Remember, she spends her local salary every month on fistulas alone… that’s BEFORE we get to the tuition and the other patients and evangelism and employees and… And occasionally BOTH of our local salaries BEFORE we get to the other stuff.
So on a good month, fistulas and paying Danae’s employees is already more than BOTH our salaries. BEFORE all the other tuitions and patients and evangelism and everything else. On a bad month… I don’t even want to think about the bad months. Oh, and we eat too sometimes!

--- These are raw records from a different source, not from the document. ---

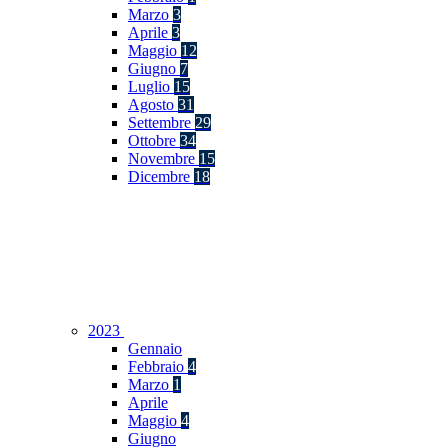
Marzo
3
Aprile
3
Maggio
12
Giugno
7
Luglio
15
Agosto
31
Settembre
29
Ottobre
34
Novembre
15
Dicembre
18
2023
Gennaio
Febbraio
4
Marzo
1
Aprile
Maggio
4
Giugno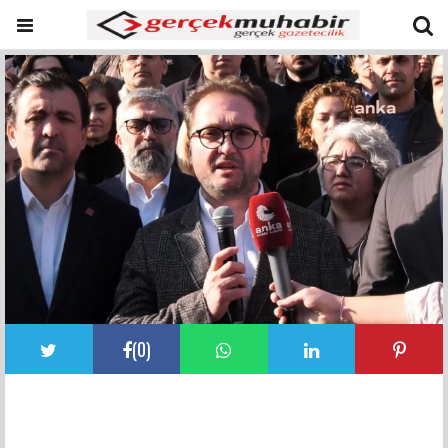
(
0
)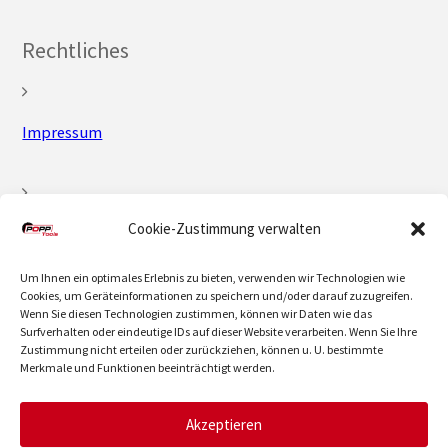
Rechtliches
Impressum
Cookie-Zustimmung verwalten
Datenschutz
Um Ihnen ein optimales Erlebnis zu bieten, verwenden wir Technologien wie
Cookies, um Geräteinformationen zu speichern und/oder darauf zuzugreifen.
Wenn Sie diesen Technologien zustimmen, können wir Daten wie das
AGB
Surfverhalten oder eindeutige IDs auf dieser Website verarbeiten. Wenn Sie Ihre
Zustimmung nicht erteilen oder zurückziehen, können u. U. bestimmte
Merkmale und Funktionen beeinträchtigt werden.
Akzeptieren
Wiederruf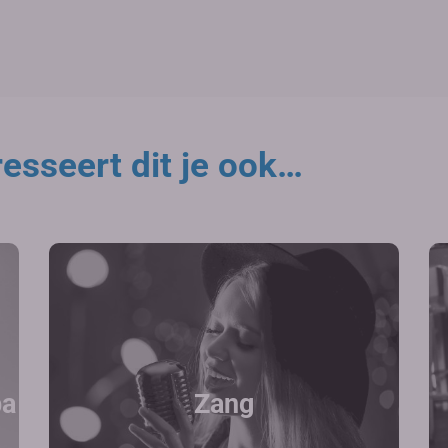
esseert dit je ook…
ba
Zang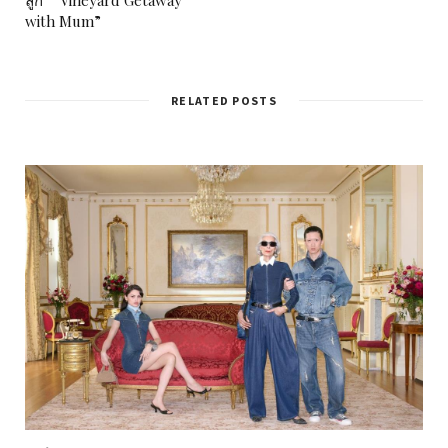
ลูก” “Vineyard Getaway
with Mum”
RELATED POSTS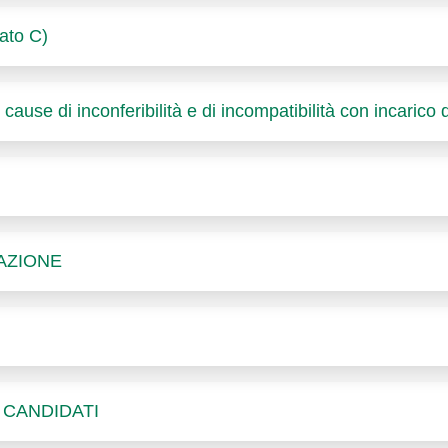
gato C)
cause di inconferibilità e di incompatibilità con incarico d
AZIONE
 CANDIDATI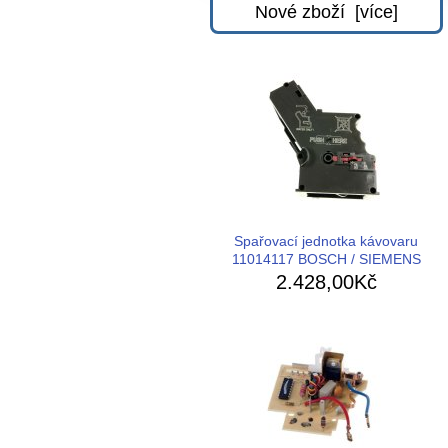
Nové zboží [více]
Spařovací jednotka kávovaru
11014117 BOSCH / SIEMENS
2.428,00Kč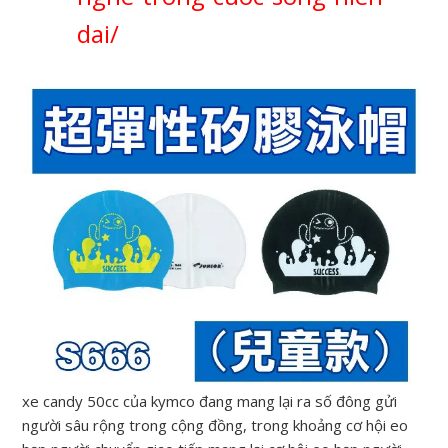
dai/
xe candy 50cc của kymco đang mang lại ra số đông gửi
người sâu rộng trong cộng đồng, trong khoảng cơ hội eo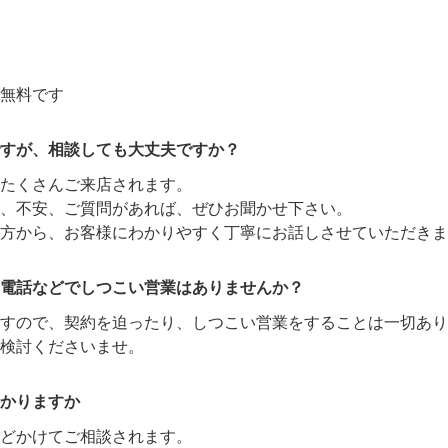
無料です
すが、相談しても大丈夫ですか？
たくさんご来店されます。
、不安、ご質問があれば、ぜひお聞かせ下さい。
方から、お客様にわかりやすく丁寧にお話しさせていただきま
電話などでしつこい営業はありませんか？
ますので、契約を迫ったり、しつこい営業をすることは一切あり
検討くださいませ。
かりますか
どかけてご相談されます。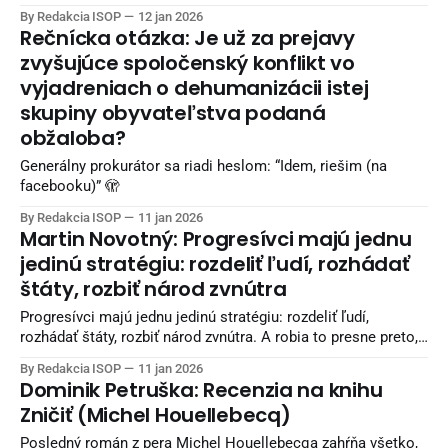
Iránsky minister zahraničných vecí Abbás Arákčí v pondelok
By Redakcia ISOP
12 jan 2026
uviedol, že v súvislosti s rozsiahlymi protestami v islamskej
Rečnícka otázka: Je už za prejavy
republike je situácia úplne pod kontrolou. Pripojenie na
zvyšujúce spoločenský konflikt vo
internet bude podľa neho
vyjadreniach o dehumanizácii istej
skupiny obyvateľstva podaná
obžaloba?
Generálny prokurátor sa riadi heslom: “Idem, riešim (na
facebooku)” 🫣
By Redakcia ISOP
11 jan 2026
Martin Novotný: Progresívci majú jednu
jedinú stratégiu: rozdeliť ľudí, rozhádať
štáty, rozbiť národ zvnútra
Progresívci majú jednu jedinú stratégiu: rozdeliť ľudí,
rozhádať štáty, rozbiť národ zvnútra. A robia to presne preto,
že v chaose sú najsilnejší. Čím viac sa ľudia nenávidia, tým
By Redakcia ISOP
11 jan 2026
viac oni rastú. A priznajme si. Dnes to vidíme všade a našimi
Dominik Petruška: Recenzia na knihu
hádkami im v tom pomáhame. Česi pod Fialom prerušia
Zničiť (Michel Houellebecq)
kontakty
Posledný román z pera Michel Houellebecqa zahŕňa všetko,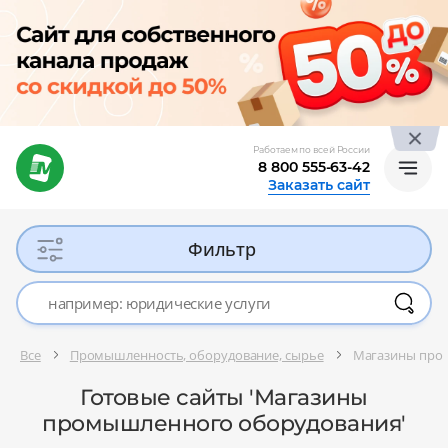
Работаем по всей России
8 800 555-63-42
Заказать сайт
Фильтр
Все
Промышленность, оборудование, сырье
Магазины про
Готовые сайты 'Магазины
промышленного оборудования'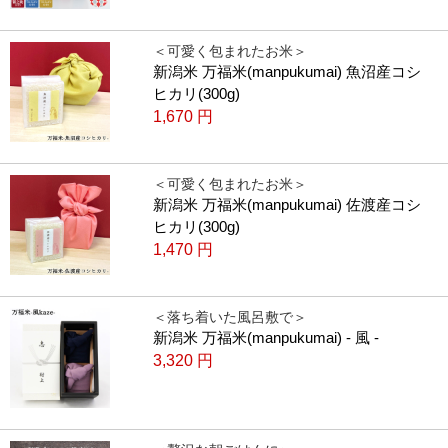
＜可愛く包まれたお米＞
新潟米 万福米(manpukumai) 魚沼産コシ
ヒカリ(300g)
1,670
円
＜可愛く包まれたお米＞
新潟米 万福米(manpukumai) 佐渡産コシ
ヒカリ(300g)
1,470
円
＜落ち着いた風呂敷で＞
新潟米 万福米(manpukumai) - 風 -
3,320
円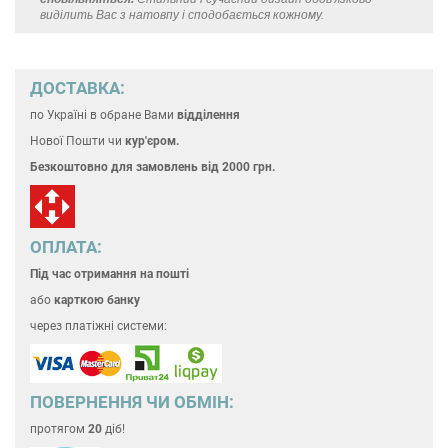
виділить Вас з натовпу і сподобається кожному.
ДОСТАВКА:
по Україні
в обране Вами
відділення
Нової Пошти чи
кур'єром.
Безкоштовно для замовлень
від 2000 грн.
ОПЛАТА:
Під час отримання на пошті
або
карткою банку
через платіжні системи:
ПОВЕРНЕННЯ ЧИ ОБМІН:
протягом
20
діб!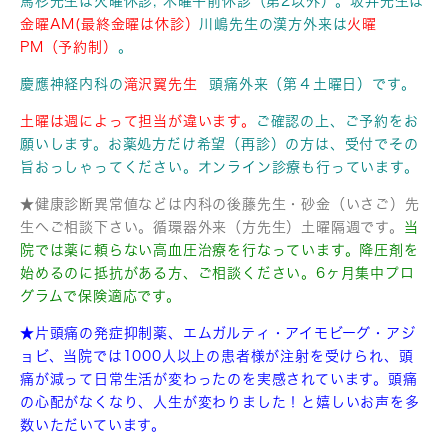
馬杉先生は火曜休診, 木曜午前休診（第2以外）。
坂井先生は
金曜AM(最終金曜は休診）
川嶋先生の漢方外来は
火曜
PM（予約制）
。
慶應神経内科の
滝沢翼先生
頭痛外来（第４土曜日）です。
土曜は週によって担当が違います。
ご確認の上、ご予約をお
願いします。お薬処方だけ
希望（再診）の方は、受付でその
旨おっしゃってください。オンライン診療も行っています。
★健康診断異常値などは内科の後藤先生・砂金（いさご）先
生へご相談下さい。循環器外来（方先生）土曜隔週です。
当
院では薬に頼らない高血圧治療を行なっています。降圧剤を
始めるのに抵抗がある方、ご相談ください。6ヶ月集中プロ
グラムで保険適応です。
★片頭痛の発症抑制薬、エムガルティ・アイモビーグ・アジ
ョビ、
当院では1000人以上の患者様が注射を受けられ、頭
痛が減って
日常生活が変わったのを実感されています。頭痛
の心配がなくなり、人生が変わりました！と嬉しいお声を多
数いただいています。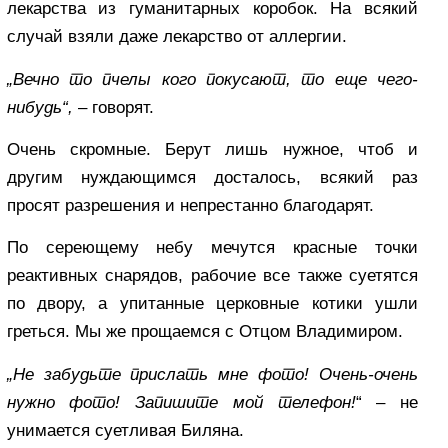
лекарства из гуманитарных коробок. На всякий
случай взяли даже лекарство от аллергии.
„Вечно то пчелы кого покусают, то еще чего-
нибудь“,
– говорят.
Очень скромные. Берут лишь нужное, чтоб и
другим нуждающимся досталось, всякий раз
просят разрешения и непрестанно благодарят.
По сереющему небу мечутся красные точки
реактивных снарядов, рабочие все также суетятся
по двору, а упитанные церковные котики ушли
греться. Мы же прощаемся с Отцом Владимиром.
„Не забудьте прислать мне фото! Очень-очень
нужно фото! Запишите мой телефон!
“ – не
унимается суетливая Биляна.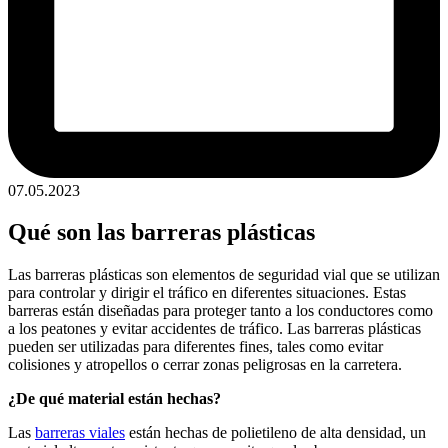
07.05.2023
Qué son las barreras plásticas
Las barreras plásticas son elementos de seguridad vial que se utilizan
para controlar y dirigir el tráfico en diferentes situaciones. Estas
barreras están diseñadas para proteger tanto a los conductores como
a los peatones y evitar accidentes de tráfico. Las barreras plásticas
pueden ser utilizadas para diferentes fines, tales como evitar
colisiones y atropellos o cerrar zonas peligrosas en la carretera.
¿De qué material están hechas?
Las
barreras viales
están hechas de polietileno de alta densidad, un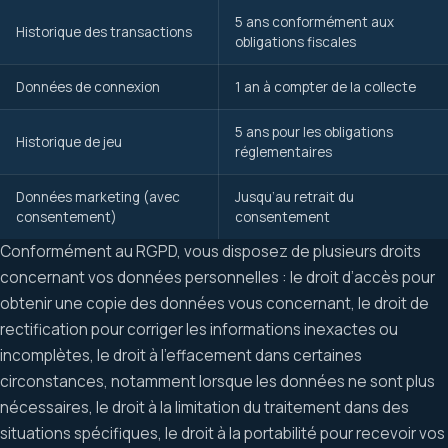
5 ans conformément aux
Historique des transactions
obligations fiscales
Données de connexion
1 an à compter de la collecte
5 ans pour les obligations
Historique de jeu
réglementaires
Données marketing (avec
Jusqu’au retrait du
consentement)
consentement
Conformément au RGPD, vous disposez de plusieurs droits
concernant vos données personnelles : le droit d’accès pour
obtenir une copie des données vous concernant, le droit de
rectification pour corriger les informations inexactes ou
incomplètes, le droit à l’effacement dans certaines
circonstances, notamment lorsque les données ne sont plus
nécessaires, le droit à la limitation du traitement dans des
situations spécifiques, le droit à la portabilité pour recevoir vos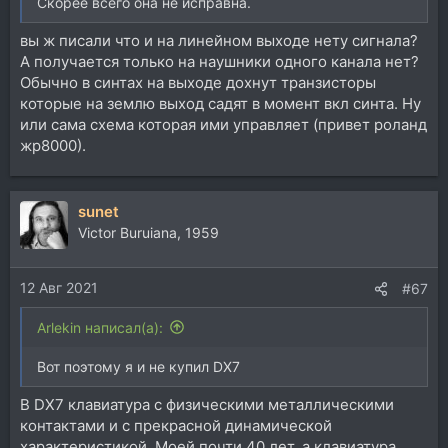
Скорее всего она не исправна.
вы ж писали что и на линейном выходе нету сигнала?
А получается только на наушники одного канала нет?
Обычно в синтах на выходе дохнут транзисторы
которые на землю выход садят в момент вкл синта. Ну
или сама схема которая ими управляет (привет роланд
жр8000).
sunet
Victor Buruiana, 1959
12 Авг 2021
#67
Arlekin написал(а):
Вот поэтому я и не купил DX7
В DX7 клавиатура с физическими металлическими
контактами и с прекрасной динамической
характеристикой. Моей почти 40 лет, а клавиатура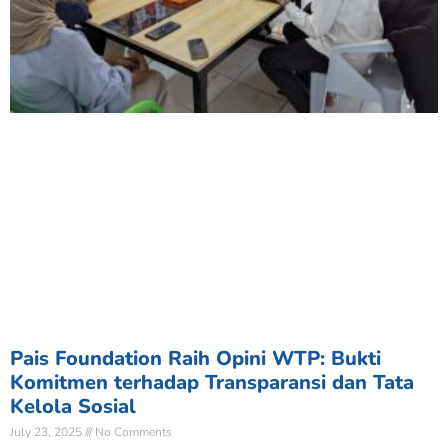
Pais Foundation Raih Opini WTP: Bukti
Komitmen terhadap Transparansi dan Tata
Kelola Sosial
July 23, 2025
No Comments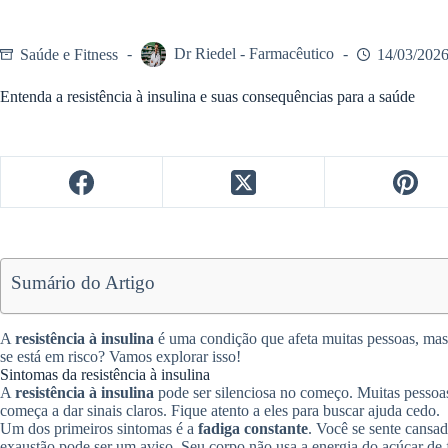
Saúde e Fitness
Dr Riedel - Farmacêutico
14/03/202
Entenda a resistência à insulina e suas consequências para a saúde
Sumário do Artigo
A
resistência à insulina
é uma condição que afeta muitas pessoas, mas
se está em risco? Vamos explorar isso!
Sintomas da resistência à insulina
A
resistência à insulina
pode ser silenciosa no começo. Muitas pesso
começa a dar sinais claros. Fique atento a eles para buscar ajuda cedo.
Um dos primeiros sintomas é a
fadiga constante
. Você se sente cans
exaustão pode ser um aviso. Seu corpo não usa a energia do açúcar de f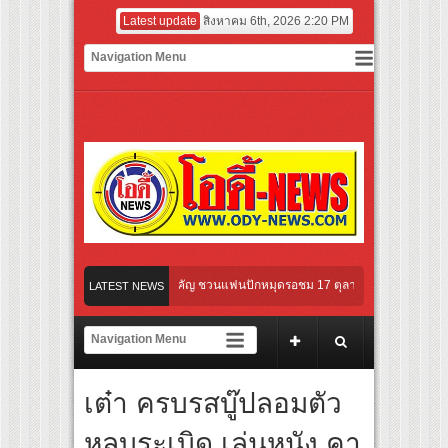
Latest update
สิงหาคม 6th, 2026 2:20 PM
–มีนา” ประกบคู่ครั้งสำคัญ ชวนแฟนปักหมุดรอชม 17 ตุลาคม นี้
LATEST NEWS
นแคมเปญ “HPV ไม่เป็นไร…ไม่ได้”
วทีมชาติไทย 15 ส.ค.นี้
เต๋า ครบรสบู๊ปลอมตัว
กเชียงดาใน “หอมแผ่นดินฯ”
หลบระเบิด เล่นหนัง คา
ขาบหนังไทยในรอบปฐมทัศน์โลก ณ เทศกาลภาพยนตร์นานาชาติโตรอนโต “จุ๋ย วรัทยา” ทุ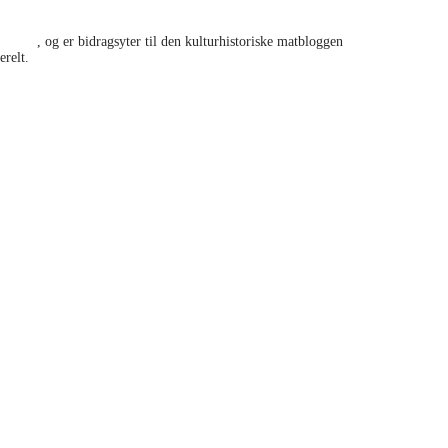
and.no
, og er bidragsyter til den kulturhistoriske matbloggen
erelt.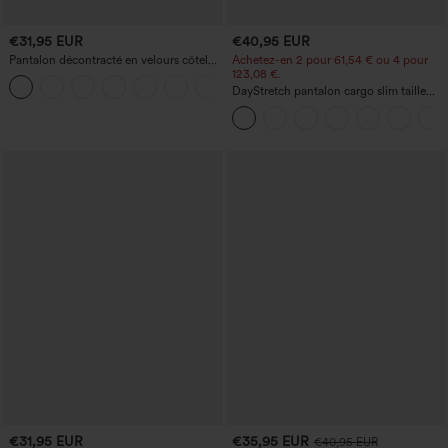
€31,95 EUR
€40,95 EUR
Pantalon décontracté en velours côtelé,
Achetez-en 2 pour 61,54 € ou 4 pour
taille mi-haute, poche zippée
123,08 €.
+7
DayStretch pantalon cargo slim taille
haute, poches zippées, uni
€31,95 EUR
€35,95 EUR
€40,95 EUR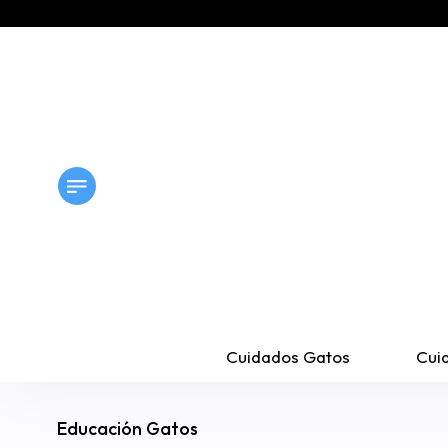
Cuidados Gatos
Cui
Educación Gatos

No wonder we owe the safe so much money!!!
‘Blaaaaaaaaaaaaaand!’
But alas, I’ve found it’s genetic. After spending six years next-door to my in-laws, I’ve realized they’re even worse than their daughter! Buying medicines, paying tuitions, buying stuff they don’t even want or need, just to help somebody out. If it’s possible to be generous to a fault, they are. Hands down the most generous people I’ve ever known. And growing up, my own parents were pretty darn generous too, so that’s saying a lot!
I would appear this is a hereditary trait. Or a learned behavior. Nature versus nurture, or maybe a financially painful combination of the two. Whatever it is, it seems to run strong in her family. I guess it’s only appropriate to call her Bland.
(Edit: Danae has very recently started to receive financial donations for her fistula patients via AHI. And that’s cool. Please take pity on these women and give so they can be healed and know people care, and so Danae can continue her amazing life-restoring surgeries with success. But please, don’t feel sorry for us. I can assure you were are not in a pitiable financial situation. We are, and we will be, just fine. Doesn’t mean the closeted accountant in me won’t continue screaming ‘Bland!’ every time another person comes to the door, palm open to the skies.)